Dakota was named Service Animal of the Year in 1999 by Delta Society, in 2000 he was named to the Texas Animal Hall of Fame and the National SERTOMA Club presented him with their Service of Mankind Award. Dakota has appeared on many national TV shows including Good Morning America, Lifetime, Discovery, Animal Planet, USA Networks and Canada National TV. He was honored by the Westminster Kennel Club as their special award animal of the year in 2001.
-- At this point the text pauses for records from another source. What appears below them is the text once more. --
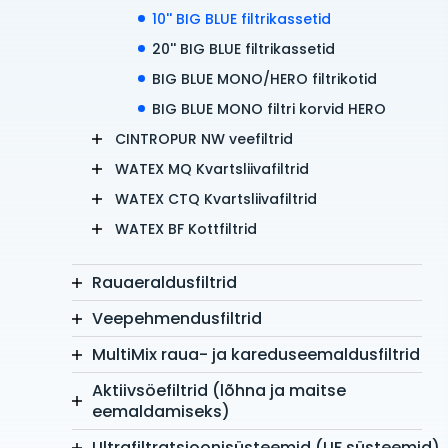
10'' BIG BLUE filtrikassetid
20'' BIG BLUE filtrikassetid
BIG BLUE MONO/HERO filtrikotid
BIG BLUE MONO filtri korvid HERO
CINTROPUR NW veefiltrid
WATEX MQ Kvartsliivafiltrid
WATEX CTQ Kvartsliivafiltrid
WATEX BF Kottfiltrid
Rauaeraldusfiltrid
Veepehmendusfiltrid
MultiMix raua- ja kareduseemaldusfiltrid
Aktiivsöefiltrid (lõhna ja maitse
eemaldamiseks)
Ultrafiltratsioonisüsteemid (UF süsteemid)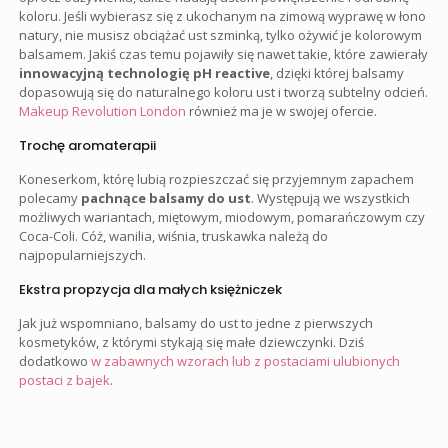
koloru. Jeśli wybierasz się z ukochanym na zimową wyprawę w łono
natury, nie musisz obciążać ust szminką, tylko ożywić je kolorowym
balsamem. Jakiś czas temu pojawiły się nawet takie, które zawierały
innowacyjną technologię pH reactive
, dzięki której balsamy
dopasowują się do naturalnego koloru ust i tworzą subtelny odcień.
Makeup Revolution London
również ma je w swojej ofercie.
Trochę aromaterapii
Koneserkom, którę lubią rozpieszczać się przyjemnym zapachem
polecamy
pachnące balsamy do ust
. Występują we wszystkich
możliwych wariantach, miętowym, miodowym, pomarańczowym czy
Coca-Coli. Cóż, wanilia, wiśnia, truskawka należą do
najpopularniejszych.
Ekstra propzycja dla małych księżniczek
Jak już wspomniano, balsamy do ust to jedne z pierwszych
kosmetyków, z którymi stykają się małe dziewczynki. Dziś
dodatkowo
w zabawnych wzorach lub z postaciami ulubionych
postaci z bajek
.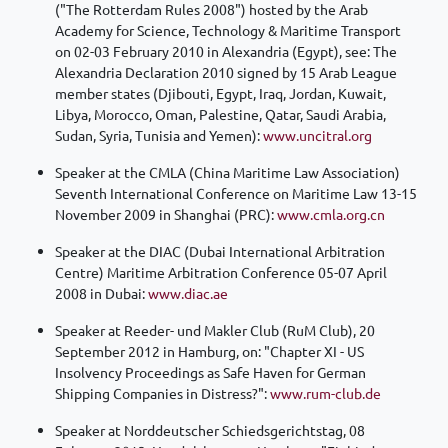
("The Rotterdam Rules 2008") hosted by the Arab
Academy for Science, Technology & Maritime Transport
on 02-03 February 2010 in Alexandria (Egypt), see: The
Alexandria Declaration 2010 signed by 15 Arab League
member states (Djibouti, Egypt, Iraq, Jordan, Kuwait,
Libya, Morocco, Oman, Palestine, Qatar, Saudi Arabia,
Sudan, Syria, Tunisia and Yemen):
www.uncitral.org
Speaker at the CMLA (China Maritime Law Association)
Seventh International Conference on Maritime Law 13-15
November 2009 in Shanghai (PRC):
www.cmla.org.cn
Speaker at the DIAC (Dubai International Arbitration
Centre) Maritime Arbitration Conference 05-07 April
2008 in Dubai:
www.diac.ae
Speaker at Reeder- und Makler Club (RuM Club), 20
September 2012 in Hamburg, on: "Chapter XI - US
Insolvency Proceedings as Safe Haven for German
Shipping Companies in Distress?":
www.rum-club.de
Speaker at Norddeutscher Schiedsgerichtstag, 08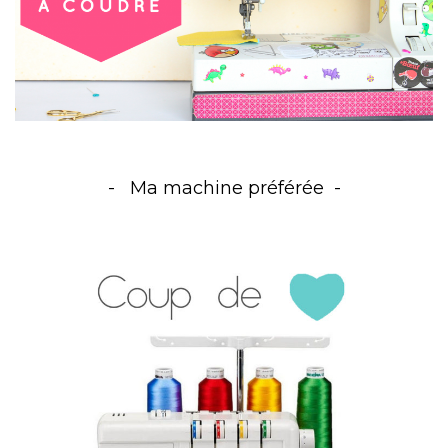
Ma machine préférée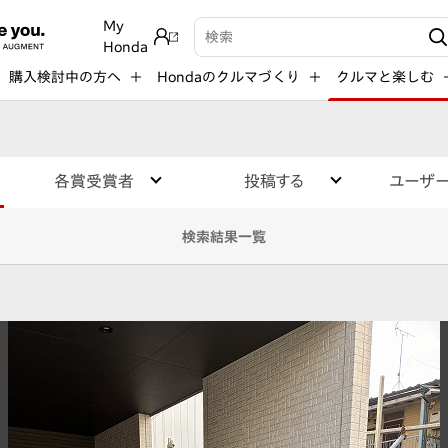
My
検索キーワード入力
Honda
購入検討中の方へ
Hondaのクルマづくり
クルマと楽しむ
各賞受賞者
投稿する
ユーザ
検索結果一覧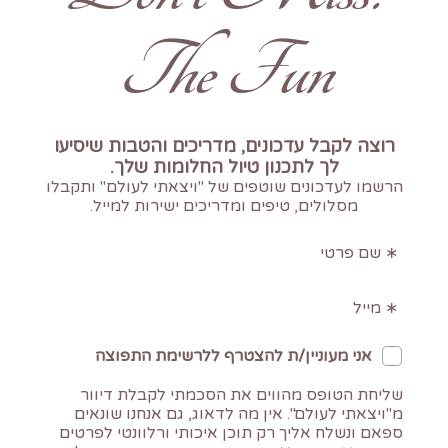
The Fun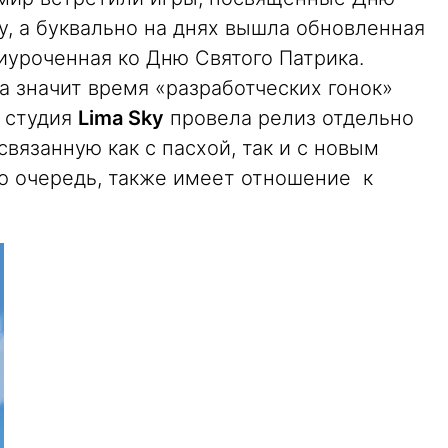
у, а буквально на днях вышла обновленная
риуроченная ко Дню Святого Патрика.
 а значит время «разработческих гонок»
я студия
Lima Sky
провела релиз отдельно
 связанную как с пасхой, так и с новым
ою очередь, также имеет отношение к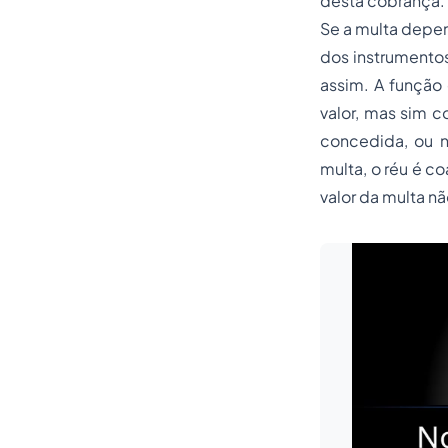
desta cobrança. 
Se a multa depen
dos instrumentos
assim. A função
valor, mas sim c
concedida, ou 
multa, o réu é co
valor da multa n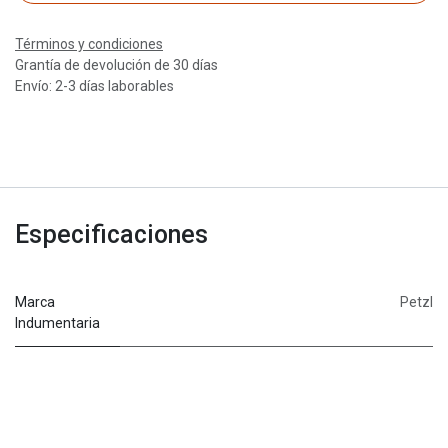
Términos y condiciones
Grantía de devolución de 30 días
Envío: 2-3 días laborables
Especificaciones
Marca
Petzl
Indumentaria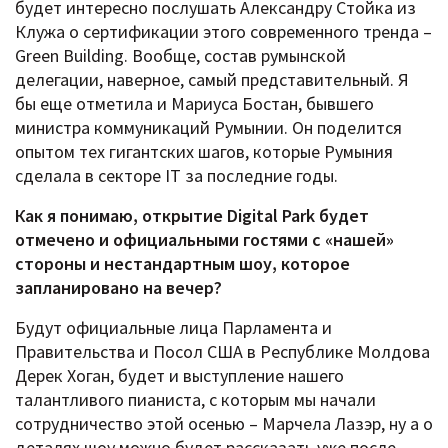
будет интересно послушать Александру Стойка из
Клужа о сертификации этого современного тренда –
Green Building. Вообще, состав румынской
делегации, наверное, самый представительный. Я
бы еще отметила и Мариуса Бостан, бывшего
министра коммуникаций Румынии. Он поделится
опытом тех гигантских шагов, которые Румыния
сделала в секторе IT за последние годы.
Как я понимаю, открытие Digital Park будет
отмечено и официальными гостями с «нашей»
стороны и нестандартным шоу, которое
запланировано на вечер?
Будут официальные лица Парламента и
Правительства и Посол США в Республике Молдова
Дерек Хоган, будет и выступление нашего
талантливого пианиста, с которым мы начали
сотрудничество этой осенью – Марчела Лазэр, ну а о
деталях шоу можно будет рассказать уже после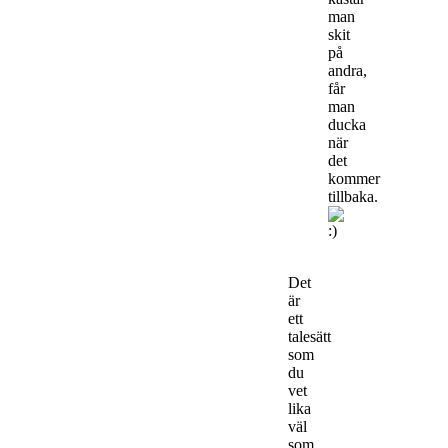
man
skit
på
andra,
får
man
ducka
när
det
kommer
tillbaka.
Det
är
ett
talesätt
som
du
vet
lika
väl
som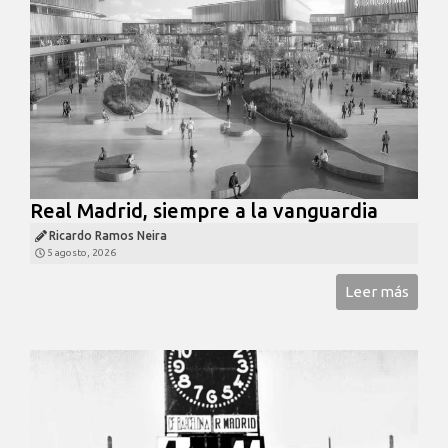
Real Madrid, siempre a la vanguardia
Ricardo Ramos Neira
5 agosto, 2026
Leer más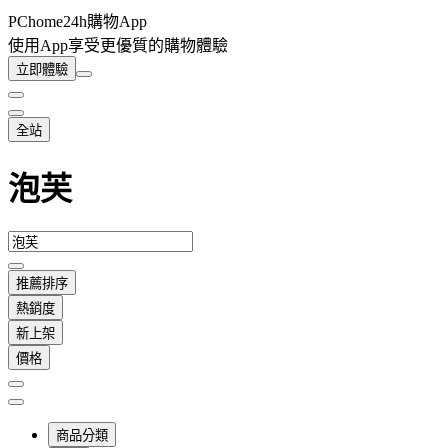
PChome24h購物App
使用App享受更優質的購物體驗
立即體驗
全站
泡芙
推薦排序
熱銷度
新上架
價格
商品分類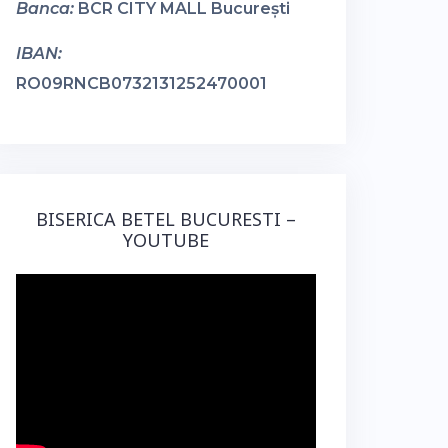
Banca:
BCR CITY MALL București
IBAN:
RO09RNCB0732131252470001
BISERICA BETEL BUCURESTI –
YOUTUBE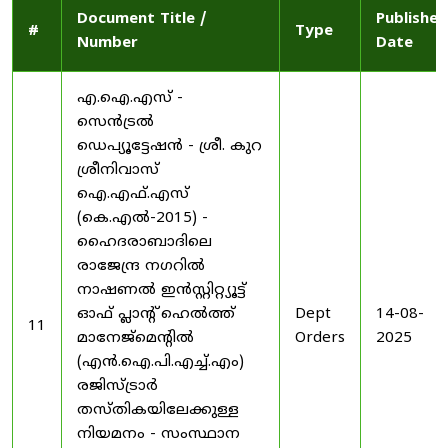
Document Title /
Published
#
Type
Number
Date
എ.ഐ.എസ് -
സെൻട്രൽ
ഡെപ്യൂട്ടേഷൻ - ശ്രീ. കുറ
ശ്രീനിവാസ്
ഐ.എഫ്.എസ്
(കെ.എൽ-2015) -
ഹൈദരാബാദിലെ
രാജേന്ദ്ര നഗറിൽ
നാഷണൽ ഇൻസ്റ്റിറ്റ്യൂട്ട്
ഓഫ് പ്ലാന്റ് ഹെൽത്ത്
Dept
14-08-
11
മാനേജ്‌മെന്റിൽ
Orders
2025
(എൻ.ഐ.പി.എച്ച്.എം)
രജിസ്ട്രാർ
തസ്തികയിലേക്കുള്ള
നിയമനം - സംസ്ഥാന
Dr. Marty Becker DVM wrote on Dakota's behalf to the Alabama Animal Hall of Fame the following:
"Hey, this wasn't a dog, Dakota was a heeler and healer, anxiety reliever and angel, trusted medical sentinel and teacher, fur-covered hot water bottle and friend. Dakota brought all his gifts to bear on behalf of Mike's health and well-being. Dakota jolted Mike out a sedentary lifestyle and kept him physically and socially active. Dakota provided much-needed comfort and calm to Mike, who was always nervously waiting for the next "cardiac shoe" to drop. Dakota used a gifted sensory system to predict Mike's heart attacks before they occurred, thus allowing Mike a period of grace to find safety or comfort. Last but not least, Dakota provided comfort for the soul to Mike and the rest of his human family.
In Dakota's case, "human family" numbered in the millions, as Dakota became a spokesdog of sorts for the positive effect of pets on human health and well-being. From top television shows and magazines, human hospitals to veterinary clinic waiting rooms, corporate boardrooms to street corners, Dakota was a competent confident, compassionate messenger for the amazing ability of pets to impact human health in a way that is significant, lasting, and measurable."
Dakota's life is chronicled in the book "The Angel by My Side" and web-site "Angelbymyside.com."
Dakota's work continues worldwide to this day. His work is the basis for two new service foundations, "The Animal Cancer Research Center" and "The Companion Animal Foundation." Many international service organizations have been established and funded through Dakota's work and influence.